Author : Buchanan Sharp
Publisher : Cambridge University Press
Page : 277 pages
File Size : 24,81 MB
Release : 2016-09-12
Category : History
ISBN : 1316598489
Surveying government and crowd responses ranging from the late Middle Ages through to the early modern era, Buchanan Sharp's illuminating study examines how the English government responded to one of the most intractable problems of the period: famine and scarcity. The book provides a comprehensive account of famine relief in the late Middle Ages and evaluates the extent to which traditional market regulations enforced by thirteenth-century kings helped shape future responses to famine and scarcity in the sixteenth century.
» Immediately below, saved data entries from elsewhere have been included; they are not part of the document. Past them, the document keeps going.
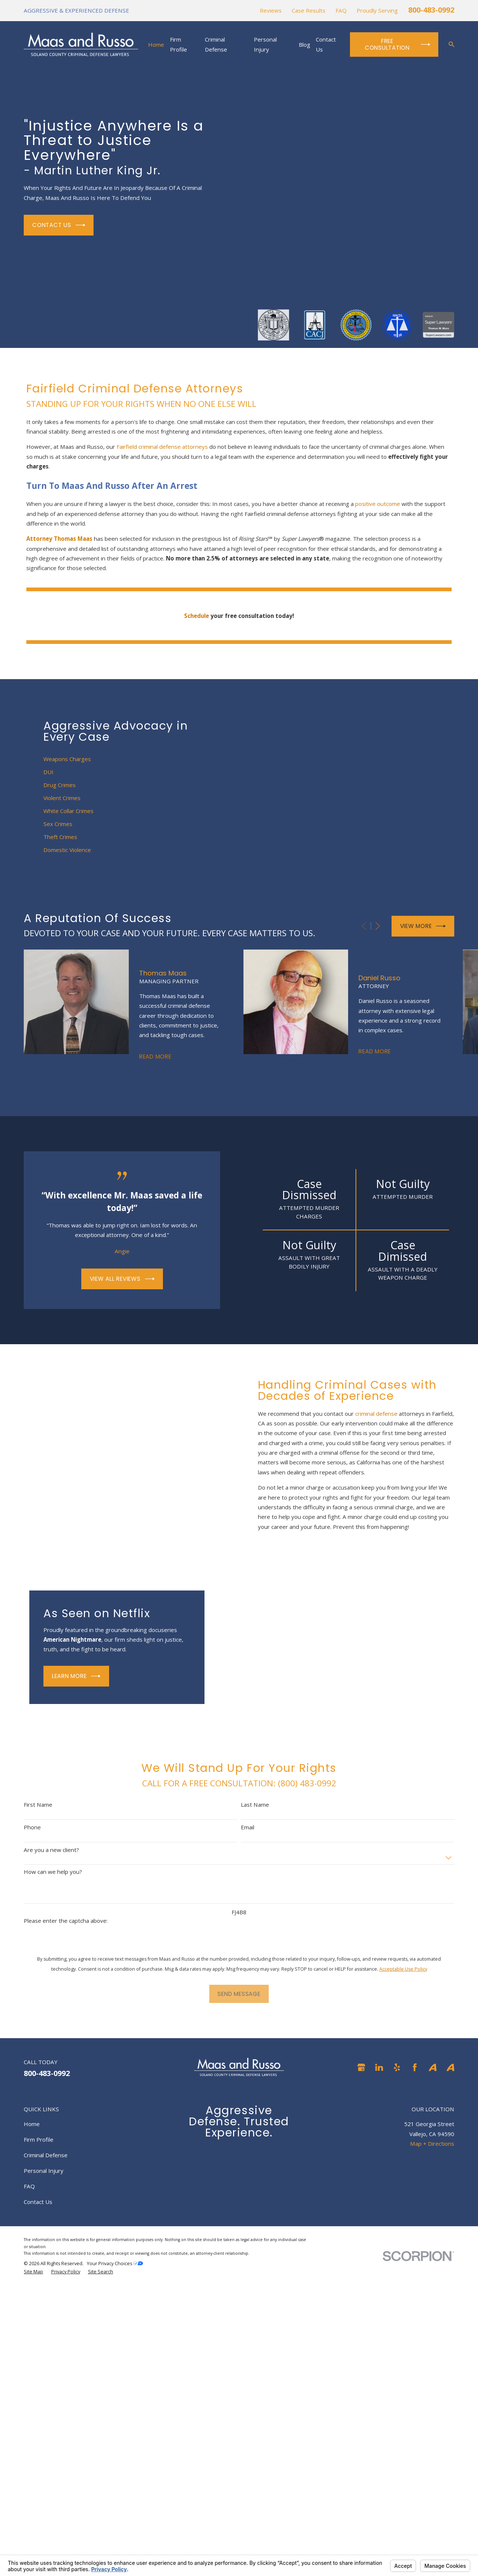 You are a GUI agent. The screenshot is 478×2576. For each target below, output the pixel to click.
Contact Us (58, 225)
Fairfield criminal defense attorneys (162, 446)
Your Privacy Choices (115, 2263)
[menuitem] (33, 2272)
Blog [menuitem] (304, 44)
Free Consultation (397, 44)
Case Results (308, 10)
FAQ (341, 10)
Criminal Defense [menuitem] (216, 44)
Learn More (68, 1676)
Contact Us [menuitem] (326, 44)
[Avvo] (432, 2067)
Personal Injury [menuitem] (265, 44)
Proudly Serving (377, 10)
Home (32, 2124)
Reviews (271, 10)
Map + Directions (432, 2143)
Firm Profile (38, 2139)
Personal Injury (43, 2170)
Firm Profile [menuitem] (178, 44)
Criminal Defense (46, 2155)
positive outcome (377, 503)
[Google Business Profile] (361, 2067)
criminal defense (384, 1413)
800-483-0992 (431, 10)
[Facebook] (415, 2067)
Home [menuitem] (156, 44)
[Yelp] (397, 2067)
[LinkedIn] (379, 2067)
Analysing some of the oldest surviving archival evidence of public response to famine, Sharp reveals that food riots in England occurred as early as 1347, almost two centuries earlier than was previously thought. Charting the policies, public reactions and royal regulations to grain shortage, Sharp provides a fascinating contribution to our understanding of the social, economic, cultural and political make-up of medieval and early modern England.